At a function at the University of Nigeria Nsukka few months ago, he threw more light on this campaign thus: Restructuring would mean devolving more powers to the federating units with the accompanying resources. It means greater control by the federating units of the resources in their areas. It would mean, by implication, the reduction of the powers and roles of the federal government so that it would concentrate only on those matters that could best be handled by the centre and fiscal policies, immigration, customs and excise, aviation as well as setting and enforcing national standards on such matters as education, health and safety….I believe that the benefits accruing from these first steps will help us move towards changes that require amendments to our constitution”. One cannot agree more.
Beyond all these, Atiku comes across as a quintessential manager of men and resources. As a successful business man whose enterprise run more on capacity than contact, he is unarguably equipped with the requisite skills and knowledge of practical economic management to lead Nigeria’s economic renaissance. As a business owner with operations in sensitive areas of the economy, he obviously understands the need of creating an enabling economic environment that would attract investors, and catalyse economic growth. As a major player in critical sectors of the economy with a distinction for massive job creation, it is without a doubt that Atiku is better positioned to be entrusted with a nation in economic doldrums as against a professional politician whose only claim to economic success is in animal husbandry in the remote corners of Daura, Katsina state that couldn’t buy a presidential nomination form. With his vast economic experiences and contacts both within and without, Atiku can leverage on all of these positives in developing economic blueprints that would create jobs, expand the economy and pull out millions of Nigerians from a biting and excruciating poverty. And finally, as the success of his numerous businesses cannot be divorced from the quality of heads and hands managing them, it is beyond debate that Atiku has an eye for the best of professionals. And by the same token, Nigerians can rest assured that his presidency would bring together the finest of brains who would help in driving the Getting Nigeria Working Again, policy thrust of his campaign.

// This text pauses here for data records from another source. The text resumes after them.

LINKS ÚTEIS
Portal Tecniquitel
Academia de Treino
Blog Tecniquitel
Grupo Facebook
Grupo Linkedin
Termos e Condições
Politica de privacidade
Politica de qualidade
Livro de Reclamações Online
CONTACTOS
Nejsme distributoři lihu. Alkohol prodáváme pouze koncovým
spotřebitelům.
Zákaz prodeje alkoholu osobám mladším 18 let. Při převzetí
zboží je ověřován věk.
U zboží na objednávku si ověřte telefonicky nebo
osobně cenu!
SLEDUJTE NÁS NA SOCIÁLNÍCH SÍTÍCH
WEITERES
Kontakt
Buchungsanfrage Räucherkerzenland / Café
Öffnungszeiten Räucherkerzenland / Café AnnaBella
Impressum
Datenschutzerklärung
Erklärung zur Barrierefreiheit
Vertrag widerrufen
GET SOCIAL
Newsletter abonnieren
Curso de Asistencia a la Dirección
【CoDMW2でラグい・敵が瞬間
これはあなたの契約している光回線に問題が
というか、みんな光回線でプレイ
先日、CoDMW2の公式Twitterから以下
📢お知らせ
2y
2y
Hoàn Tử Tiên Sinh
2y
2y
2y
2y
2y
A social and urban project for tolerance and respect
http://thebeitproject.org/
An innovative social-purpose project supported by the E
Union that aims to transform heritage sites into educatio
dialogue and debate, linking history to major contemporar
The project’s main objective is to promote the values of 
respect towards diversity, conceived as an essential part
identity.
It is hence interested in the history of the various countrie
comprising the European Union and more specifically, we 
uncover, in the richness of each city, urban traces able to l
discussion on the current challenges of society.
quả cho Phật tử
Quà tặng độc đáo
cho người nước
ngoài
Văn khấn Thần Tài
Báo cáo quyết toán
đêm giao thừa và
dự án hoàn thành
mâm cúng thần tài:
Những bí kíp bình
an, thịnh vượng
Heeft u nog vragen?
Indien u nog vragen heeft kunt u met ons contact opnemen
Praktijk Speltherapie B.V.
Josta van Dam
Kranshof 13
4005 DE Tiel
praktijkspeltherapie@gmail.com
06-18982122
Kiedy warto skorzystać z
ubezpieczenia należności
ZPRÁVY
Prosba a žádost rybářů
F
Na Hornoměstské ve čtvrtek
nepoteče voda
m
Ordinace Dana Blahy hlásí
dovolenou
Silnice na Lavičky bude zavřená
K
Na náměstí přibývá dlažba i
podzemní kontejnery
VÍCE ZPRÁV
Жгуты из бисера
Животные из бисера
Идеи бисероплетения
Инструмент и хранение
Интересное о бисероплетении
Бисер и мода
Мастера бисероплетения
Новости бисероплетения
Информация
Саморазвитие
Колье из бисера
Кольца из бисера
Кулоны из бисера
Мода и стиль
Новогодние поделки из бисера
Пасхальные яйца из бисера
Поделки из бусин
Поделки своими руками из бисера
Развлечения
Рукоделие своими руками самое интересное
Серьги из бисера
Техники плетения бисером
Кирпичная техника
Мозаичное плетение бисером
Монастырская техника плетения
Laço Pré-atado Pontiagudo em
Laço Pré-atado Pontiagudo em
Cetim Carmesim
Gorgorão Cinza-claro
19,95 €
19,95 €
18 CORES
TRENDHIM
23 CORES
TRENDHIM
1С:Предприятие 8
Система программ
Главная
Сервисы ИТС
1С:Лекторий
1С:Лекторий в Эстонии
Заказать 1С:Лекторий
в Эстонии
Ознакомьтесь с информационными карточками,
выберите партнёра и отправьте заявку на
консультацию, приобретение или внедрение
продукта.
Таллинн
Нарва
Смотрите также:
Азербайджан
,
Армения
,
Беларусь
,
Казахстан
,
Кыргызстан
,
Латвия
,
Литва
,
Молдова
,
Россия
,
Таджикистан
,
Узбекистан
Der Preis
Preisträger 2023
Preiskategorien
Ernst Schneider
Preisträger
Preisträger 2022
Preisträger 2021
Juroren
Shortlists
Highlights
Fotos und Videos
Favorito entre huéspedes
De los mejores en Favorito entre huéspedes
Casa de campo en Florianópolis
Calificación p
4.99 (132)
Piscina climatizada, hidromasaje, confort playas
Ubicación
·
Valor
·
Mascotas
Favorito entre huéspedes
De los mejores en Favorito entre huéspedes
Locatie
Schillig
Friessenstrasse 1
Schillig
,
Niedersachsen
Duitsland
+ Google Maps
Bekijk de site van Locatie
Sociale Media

The Choice before Nigerians as 2019 approaches therefore is not much: it is one between a president that has shown repeatedly not to be armed with the basic tools and intellectual component of leading a nation in the 21st century, and a man who has consistently proven to be innovative, technologically inclined and consistently elevating the discourse around the Nigerian question on occasions as against calling for dogs and baboons to be enmeshed in war. It is a choice between a leap away from the current state of economic quagmire, to one with vistas of economic prosperity for all and sundry; for it could be argued that if Atiku could do it with his numerous businesses, he is more likely to do so with Nigeria; in the same way a Donald Trump who rode to power in the United States on the wings of his successful business background in 2016, is today turning around the economic fortunes of the country. Nigerians therefore, must resist the temptation to obfuscate the real issues in the days to come by hired hands of the incumbent administration with the dissipation of energy over a phantom trip to the United States or an unsubstantiated criminal indictment.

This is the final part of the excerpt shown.